As is the case with any food Mecca, the first phase is the recon. You never choose the first thing you see because the chances are high that ten feet down the road, you’ll be wishing you bought that instead of this. So, we started perusing and dang if there weren’t a lot of choices! Anything from gourmet hot dogs, Peruvian food, Turkish dumplings, tacos, chocolate fondue, burgers, Indian, “New York” bagels, steak; the list goes on. But then I saw it. Surf and Turf burger. Sold.
So here’s the story, from A to Z (or from Copenhagen to Salzburg). As you recall, I detailed in great length my infatuation for a little something called Paper Island. What I may have failed to mention, however, was one particular food item I desperately wanted to try, but didn’t for fear of calories. Yes, it was the surf and turf burger from a place called Fish Art
This magnificent piece of food beauty consists of a perfectly cooked angus beef patty, three scrumptious grilled prawns, a triple cheese sauce containing, but not limited to, Guinness and some bomb cheese, all topped on a homemade bun. The first time, I said no out of pure stupidity. But I was not going to repeat the same mistake twice. So I said “yolo” and dived right in! In one word: amazing.
Laura and Josh are vegetarian (poor things) so they got some sort of potato thing from South America. Dana something Asian inspired, and I can’t quite remember what Agnes got, but in the end everyone was pleased.

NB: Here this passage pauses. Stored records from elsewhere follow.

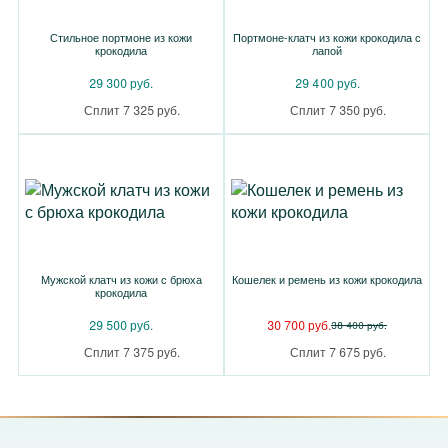
Стильное портмоне из кожи
Портмоне-клатч из кожи крокодила с
крокодила
лапой
29 300 руб.
29 400 руб.
Сплит 7 325 руб.
Сплит 7 350 руб.
Мужской клатч из кожи с брюха
Кошелек и ремень из кожи крокодила
крокодила
29 500 руб.
30 700 руб.
38 400 руб.
Сплит 7 375 руб.
Сплит 7 675 руб.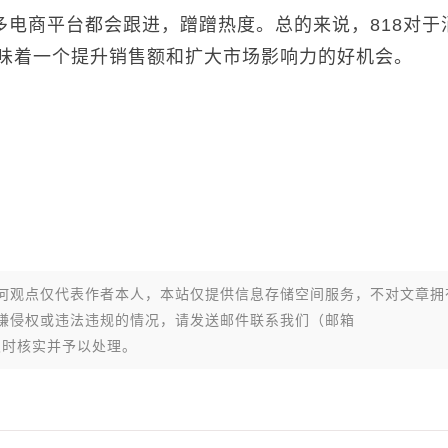
多电商平台都会跟进，蹭蹭热度。总的来说，818对于
味着一个提升销售额和扩大市场影响力的好机会。
何观点仅代表作者本人，本站仅提供信息存储空间服务，不对文章拥
嫌侵权或违法违规的情况，请发送邮件联系我们（邮箱
们将及时核实并予以处理。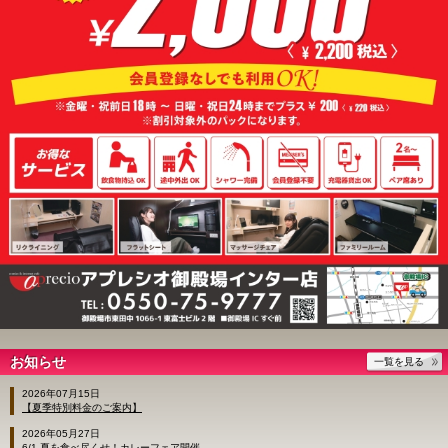
お知らせ
一覧を見る
2026年07月15日
【夏季特別料金のご案内】
2026年05月27日
6/1 夏を食べ尽くせ！カレーフェア開催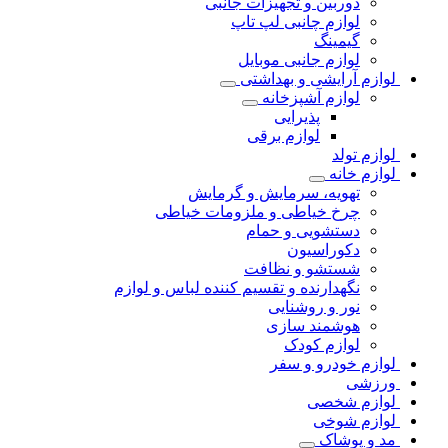
دوربین و تجهیزات جانبی
لوازم چانبی لپ تاپ
گیمینگ
لوازم جانبی موبایل
لوازم آرایشی و بهداشتی
لوازم آشپزخانه
پذیرایی
لوازم برقی
لوازم تولد
لوازم خانه
تهویه، سرمایش و گرمایش
چرخ خیاطی و ملزومات خیاطی
دستشویی و حمام
دکوراسیون
شستشو و نظافت
نگهدارنده و تقسیم کننده لباس و لوازم
نور و روشنایی
هوشمند سازی
لوازم کودک
لوازم خودرو و سفر
ورزشی
لوازم شخصی
لوازم شوخی
مد و پوشاک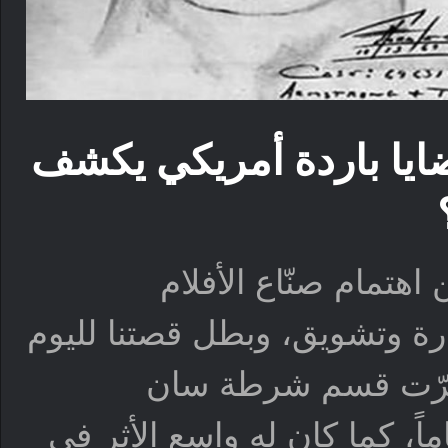
ً، فريق قضايا باردة أمريكي يكشف
هتمام صنّاع الأفلام
ة وتشويق، وبطل قصتنا لليوم
 حيرّت قسم شرطة سان
سكو الأمريكية لأكثر من 50 عاماً، كما كان له واسع الأثر في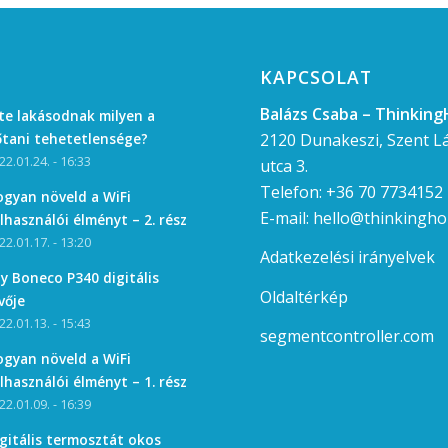
KAPCSOLAT
Balázs Csaba – Thinkin
te lakásodnak milyen a
2120 Dunakeszi, Szent L
tani tehetetlensége?
22.01.24. - 16:33
utca 3.
Telefon:
+36 70 7734152
gyan növeld a WiFi
E-mail:
hello@thinkingh
lhasználói élményt – 2. rész
22.01.17. - 13:20
Adatkezelési irányelvek
y Boneco P340 digitális
Oldaltérkép
vője
22.01.13. - 15:43
segmentcontroller.com
gyan növeld a WiFi
lhasználói élményt – 1. rész
22.01.09. - 16:39
gitális termosztát okos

Then Josh asked “What’s for round 2?”, and the hunt was back on! I went for dim sum, even though I was already stuffed to my gills. If I hadn’t seen the man preparing it with all the seaweed sprinkles, peanut powder, and finely ground cayenne, I would’ve been content with the calorie bomb that was currently exploding in my stomach. But after watching that work of art, I once again evoked the right of yolo and consumed the entire confection. Not a mistake in the slightest.
Then after we had all done round 2, there was still a smidgen of room for round 3. I opted for the healthy choice of fresh fruit. Covered in chocolate, that is. But it was dark chocolate so it was heart healthy… I think.
After pretty much eating the festival out of house and home, we rolled out fat little selves back to the car and went home. Josh and Laura were kind enough to drop me back off at my hostel so it was a very sweet deal for me!
Unfortunately I missed the nightly showing of The Sound of Music at my hostel, but I was singing my own praises so it all worked out in the end.
I’ll never cease to be amazed by how serendipitous one’s life becomes whilst traveling. One minute, you’re taking selfies at the Hohensalzburg fortress and the next you’re riding in a car with four strangers who by the end of the night you consider to be friends.
People always say to me “You’re traveling alone?!”, mouth open and jaw completely dropped like I’m the pioneer of insanity. But then I say to them “I’m never alone.” Case in point.